Cheesee and Cocktails
It all started with a phone call asking Samuele Ambrosi‘s availability for a tasting session to find combinations of cheeses and cocktails... but not gin tonic, a pairing theme already addressed a couple of issues ago. His answer was immediate: “the gin tonic is not a cocktail”. Perfect, here we are, he is our man and we immediately understand that he loves his job like as we love our, when we don’t miss the chance to remember that ricotta is not a cheese!
The appointment is for the following morning in Treviso, at the Cloakroom - Cocktail Lab. The place is not large, no chairs to sit and a sign at the entrance suggests that Aperol Spritz isn’t served there. What? Here in Treviso, the city of Prosecco and Spritz! We can’t resist to ask the story of the bar.Samuele explains that he opened Cloakroom in 2013, a sort of provocation for a place that was not the usual bar and that proposed high quality cocktails. Today the bar has become a real reference point for cocktail lovers in Treviso.

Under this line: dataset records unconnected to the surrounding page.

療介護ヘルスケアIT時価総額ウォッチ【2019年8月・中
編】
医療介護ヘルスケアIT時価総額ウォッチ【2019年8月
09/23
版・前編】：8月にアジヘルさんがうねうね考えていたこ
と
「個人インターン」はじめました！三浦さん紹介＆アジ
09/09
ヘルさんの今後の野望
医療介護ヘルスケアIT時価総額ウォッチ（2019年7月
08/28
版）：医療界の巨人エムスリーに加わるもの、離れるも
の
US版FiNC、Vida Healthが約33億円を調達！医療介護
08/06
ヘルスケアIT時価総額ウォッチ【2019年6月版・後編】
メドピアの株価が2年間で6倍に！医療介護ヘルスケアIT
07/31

But who is behind the Cloakroom counter? Samuele Ambrosi, great passionate and great professional in bartending, son of restaurateurs, he says he has dried glasses since he was very young. His passion for mixing led him to make very important experiences abroad, to participate in Europeans and World Contests of mixology and now to become a consultant. Along with him, a staff of highly trained professionals, including Mattia who accompanied us, with Samuele, in this experience.
The world of cocktails is fascinating and very close to that of restaurants: as a chef combines different ingredients to create a dish, a barman mixes different ingredients to get a cocktail. Our sensory experience began with tastings in pureness to define the aromatic profiles of the cheeses and to understand with Samuele and Mattia which characteristics to enhance or to contrast... and then the final test with the cocktails. It was unbelievable to find out how some pairings that seemed to be a gamble turned out to be perfect...

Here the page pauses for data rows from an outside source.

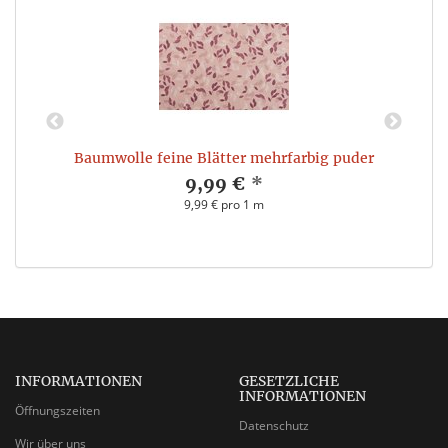
Baumwolle feine Blätter mehrfarbig puder
9,99 €
*
9,99 € pro 1 m
INFORMATIONEN
GESETZLICHE
INFORMATIONEN
Öffnungszeiten
Datenschutz
Wir über uns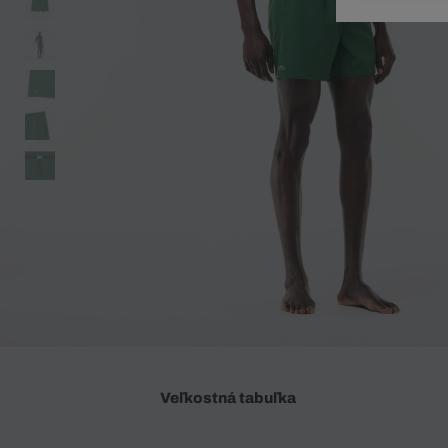
Doplnky
Spodná bielizeň
Plavky
Sukne
Plavky
Special Offer
Spodná Bielizeň
Šortky
Special Offer
Športové oblečenie
Nohavice
Special Offer
Plavky
Special Offer
Veľkostná tabuľka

New York Sour and Brie de Meaux AOC Courtenay
The mushroom and ground sensations of the Brie de Meaux AOC Courtenay blend perfectly with the New York Sour, a fresh cocktail born in the United States at the end of the 19th century and made with rye whiskey, lemon, sugar and red wine.
Here Samuele used a medium-bodied Pinot Noir, which married very well with the Brie and would be perfect also with other bloomy cheeses. During the tasting, the cheese and the aroma of the wine left space for each other in the mouth, in a true union of flavours. The fresh and sour lemon note finally cleaned the palate and prepared it for the next tasting.
Mai Tai and Beaufort AOC Chalet d'Alpage
This is one of the combinations that have surprised us the most: Beaufort AOC Chalet d’Alpage and Mai Tai. The French culture to one hand and a Polynesian style in the other: it was incredible to see how product of so different styles combined so naturally.
The toasted, buttery notes and the long persistence of Beaufort have managed to stand up the important alcoholic part of Mai Tai, made with 3 different rums, barley water, triple sec, lemon and lime. In reality, the cocktail was designed for Montebore, but it didn’t hold up the alcohol. The combination with a long seasoned Comté or Bitto is certainly winning.
Old Bitter Company and Stilton Blu Cropwell Bishop
After Mai Tai, another successful provocation: Old Bitter Company and Stilton Blu Cropwell Bishop. The Old Bitter Company is an aperitif cocktail made with apricot liqueur, Barolo Chinato, China and Chartreuse, a French herb liqueur.
It was really interesting and daring to combine a cheese of strong personality like the Stilton with an aperitif cocktail, but the combination was immediately intriguing: the notes of mould of the blue veins perfectly linked to the bitter note of the herbal liqueur. Definitely to try with a Gorgonzola Piccante DOP.